I use a database often, mostly for structuring and holding the data at EnergyTeachers.org. I usually use MySQL, but also sometimes sqlite. Here are some of my tricks.
It's one thing to identify data that is duplicate, and you see hints how to do it by counting members in a group grouped by what field(s) should be duplicate and showing those groupings that have a count larger than one. But we often want to do something to the duplicate, like delete it. A better method in SQL is to create two tables from one and find pairings across them. Here's the code for showing all duplicate rows where two fields match exactly:
SELECT t1.* FROM tablename as t1, tablename as t2 WHERE t1.uniqueid<>t2.uniqueid AND t1.field1=t2.field1 AND t1.field2=t2.field2 ORDER BY t1.field1, t1.field2
The first WHERE condition ensures we don't match rows to themselves. This only works on tables where there is a unique id.

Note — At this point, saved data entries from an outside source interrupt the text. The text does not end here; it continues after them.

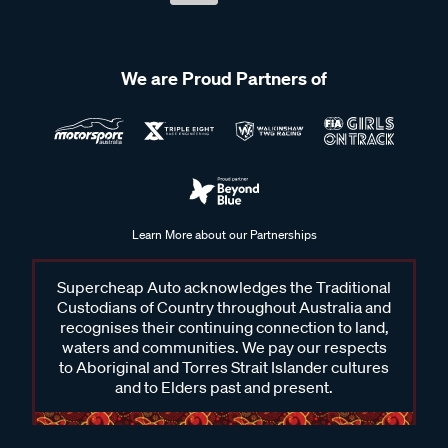
We are Proud Partners of
Learn More about our Partnerships
Supercheap Auto acknowledges the Traditional
Custodians of Country throughout Australia and
recognises their continuing connection to land,
waters and communities. We pay our respects
to Aboriginal and Torres Strait Islander cultures
and to Elders past and present.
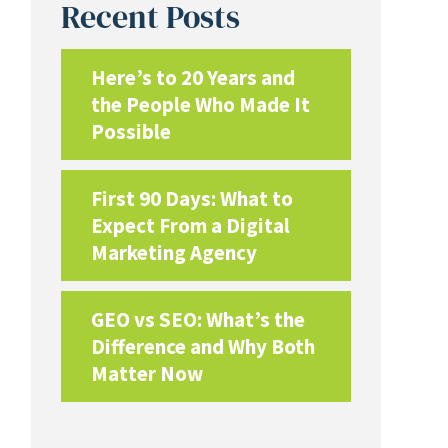
Recent Posts
Here’s to 20 Years and
the People Who Made It
Possible
First 90 Days: What to
Expect From a Digital
Marketing Agency
GEO vs SEO: What’s the
Difference and Why Both
Matter Now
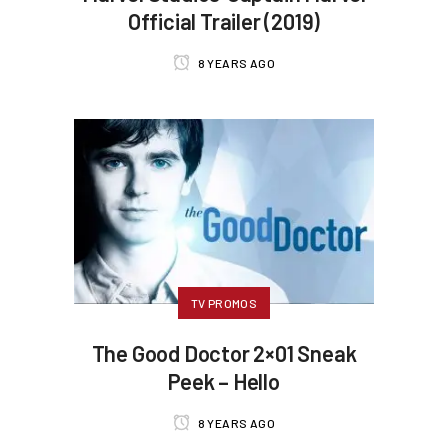
Official Trailer (2019)
8 YEARS AGO
TV PROMOS
The Good Doctor 2×01 Sneak
Peek – Hello
8 YEARS AGO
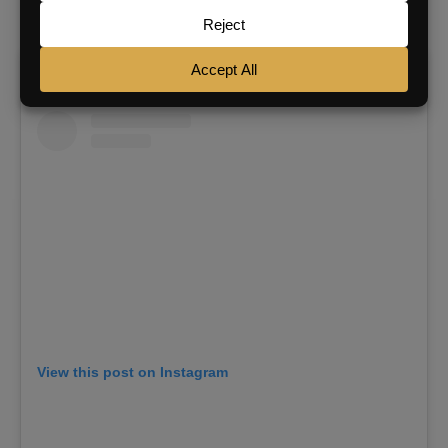
“lights” to receive it.
View this post on Instagram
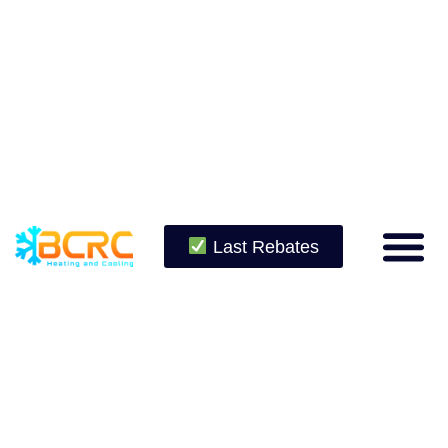
Last Rebates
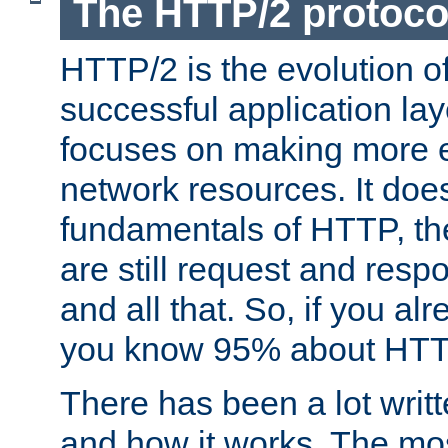
The HTTP/2 protoco
HTTP/2 is the evolution o
successful application lay
focuses on making more ef
network resources. It doe
fundamentals of HTTP, th
are still request and res
and all that. So, if you a
you know 95% about HTTP
There has been a lot wri
and how it works. The mos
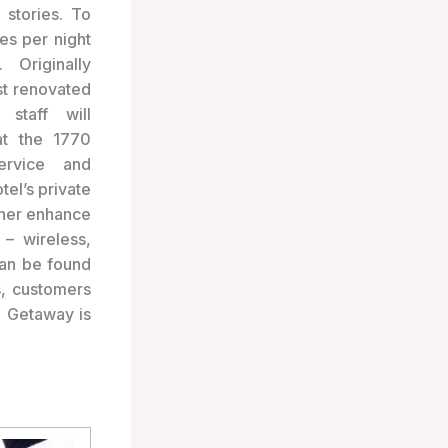
stories. To
tes per night
 Originally
t renovated
 staff will
t the 1770
ervice and
tel’s private
rther enhance
 – wireless,
can be found
s, customers
0 Getaway is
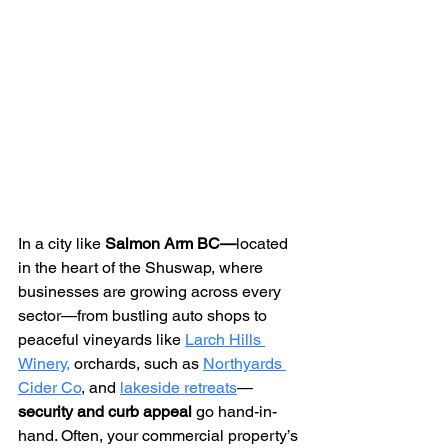
In a city like 
Salmon Arm BC—
located 
in the heart of the Shuswap,
where 
businesses are growing across every 
sector—from bustling auto shops to 
peaceful vineyards like 
Larch Hills 
Winery,
 orchards, such as 
Northyards 
Cider Co
, and 
lakeside retreats
—
security and curb appeal
 go hand-in-
hand. Often, your commercial property’s 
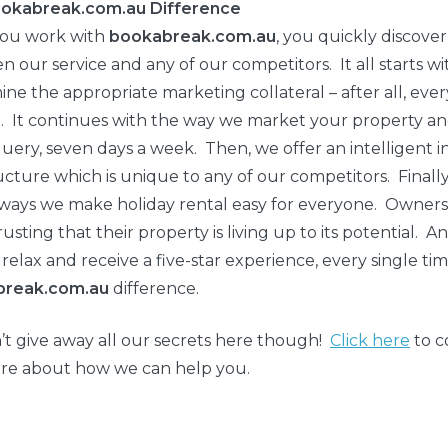
okabreak.com.au Difference
ou work with
bookabreak.com.au
, you quickly discove
 our service and any of our competitors. It all starts w
ne the appropriate marketing collateral – after all, ever
. It continues with the way we market your property a
uery, seven days a week. Then, we offer an intelligent 
ucture which is unique to any of our competitors. Finally
 ways we make holiday rental easy for everyone. Owners
trusting that their property is living up to its potential.
 relax and receive a five-star experience, every single ti
break.com.au
difference.
t give away all our secrets here though!
Click here
to c
re about how we can help you.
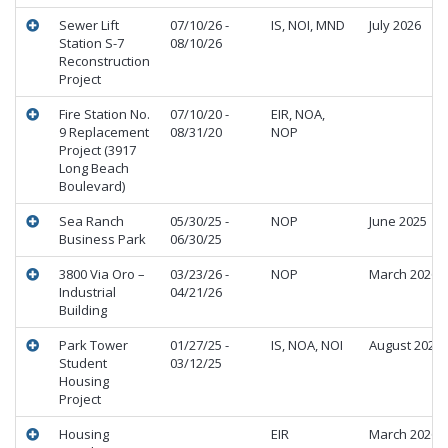
Sewer Lift
07/10/26 -
IS, NOI, MND
July 2026
Station S-7
08/10/26
Reconstruction
Project
Fire Station No.
07/10/20 -
EIR, NOA,
9 Replacement
08/31/20
NOP
Project (3917
Long Beach
Boulevard)
Sea Ranch
05/30/25 -
NOP
June 2025
Business Park
06/30/25
3800 Via Oro –
03/23/26 -
NOP
March 2026
Industrial
04/21/26
Building
Park Tower
01/27/25 -
IS, NOA, NOI
August 2025
Student
03/12/25
Housing
Project
Housing
EIR
March 2026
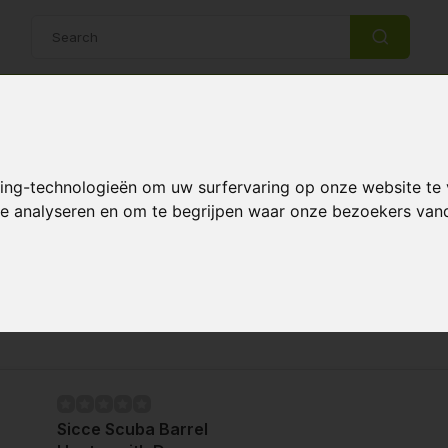
14 Days return policy
Best customer service
king-technologieën om uw surfervaring op onze website te
ers
 te analyseren en om te begrijpen waar onze bezoekers va
heaters
Page 1 of 1
Sicce Scuba Barrel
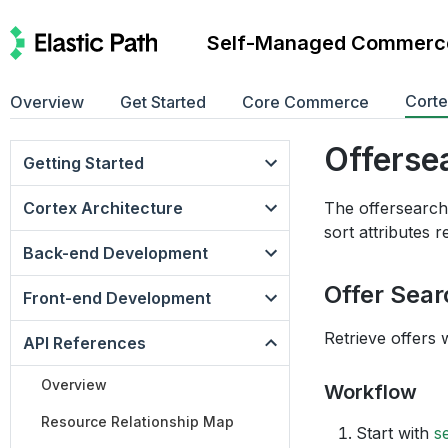
Self-Managed Commerc
Cort
Overview
Get Started
Core Commerce
Offerse
Getting Started
Cortex Architecture
The offersearche
sort attributes 
Back-end Development
Offer Sear
Front-end Development
Retrieve offers 
API References
Overview
Workflow
Resource Relationship Map
Start with
s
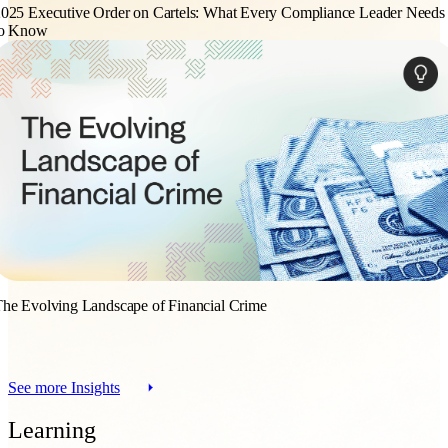
025 Executive Order on Cartels: What Every Compliance Leader Needs
to Know
he Evolving Landscape of Financial Crime
See more Insights
Learning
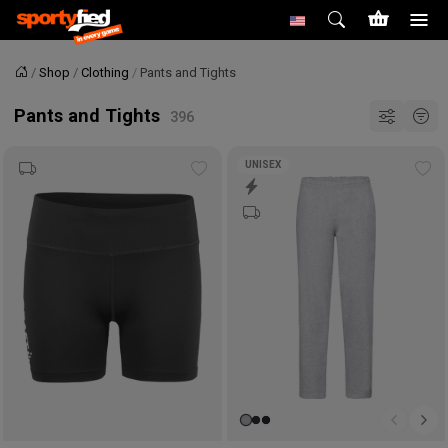
Shop
Clothing
Pants and Tights
Home
Pants and Tights
UNISEX
Add
Ad
to
to
wishlist
wis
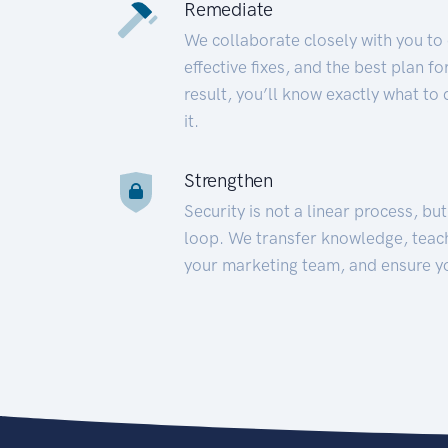
Remediate
We collaborate closely with you to
effective fixes, and the best plan 
result, you’ll know exactly what to
it.
Strengthen
Security is not a linear process, bu
loop. We transfer knowledge, teac
your marketing team, and ensure y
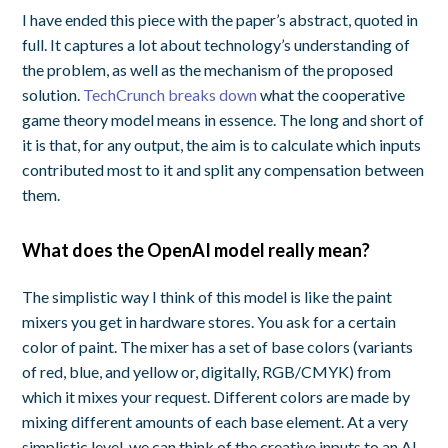
I have ended this piece with the paper’s abstract, quoted in
full. It captures a lot about technology’s understanding of
the problem, as well as the mechanism of the proposed
solution.
TechCrunch breaks down
what the cooperative
game theory model means in essence. The long and short of
it is that, for any output, the aim is to calculate which inputs
contributed most to it and split any compensation between
them.
What does the OpenAI model really mean?
The simplistic way I think of this model is like the paint
mixers you get in hardware stores. You ask for a certain
color of paint. The mixer has a set of base colors (variants
of red, blue, and yellow or, digitally, RGB/CMYK) from
which it mixes your request. Different colors are made by
mixing different amounts of each base element. At a very
simplistic level, we can think of the creative inputs to an AI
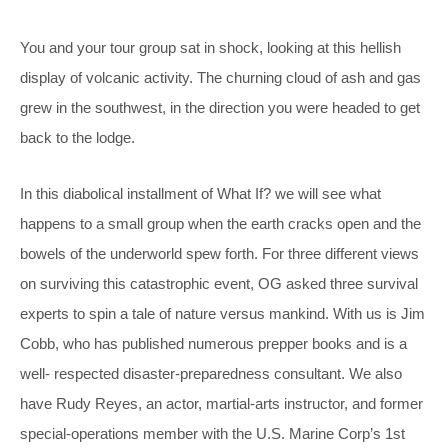
You and your tour group sat in shock, looking at this hellish
display of volcanic activity. The churning cloud of ash and gas
grew in the southwest, in the direction you were headed to get
back to the lodge.
In this diabolical installment of What If? we will see what
happens to a small group when the earth cracks open and the
bowels of the underworld spew forth. For three different views
on surviving this catastrophic event, OG asked three survival
experts to spin a tale of nature versus mankind. With us is Jim
Cobb, who has published numerous prepper books and is a
well- respected disaster-preparedness consultant. We also
have Rudy Reyes, an actor, martial-arts instructor, and former
special-operations member with the U.S. Marine Corp’s 1st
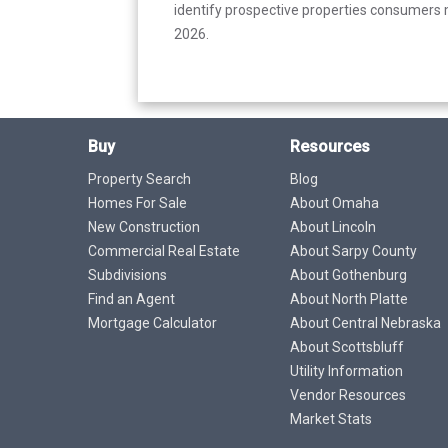
identify prospective properties consumers m
2026.
Buy
Resources
Property Search
Blog
Homes For Sale
About Omaha
New Construction
About Lincoln
Commercial Real Estate
About Sarpy County
Subdivisions
About Gothenburg
Find an Agent
About North Platte
Mortgage Calculator
About Central Nebraska
About Scottsbluff
Utility Information
Vendor Resources
Market Stats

We use ORDER BY to show the duplicates in adjacent rows in the result.
Finding multiple matches in a matching table
In the following example we search for pics with tags 1 and 3 but not 2 or 4:
SELECT picid, GROUP_CONCAT(tagid ORDER BY tagid) AS thispicstagids FROM matches GROUP BY `picid` HAVING thispicstagids REGEXP '(^|,)1(,[0-9]*)*,3(,[0-9]*)*,73(,|$)' AND thispicstagids NOT REGEXP '(^|,)2(,|$)' AND thispicstagids NOT REGEXP '(^|,)4(,|$)'
We create an ordered list of all the tags of each pic with the GROUP_CONCAT function.
Then we use a regular expression to search that list. Here's a breakdown of that expression: '^' starts us at the beginning of the string. If this wasn't here, due to the nature of the next part, we might match numbers that ended with the figures (like allowing '24' when you only wanted '4').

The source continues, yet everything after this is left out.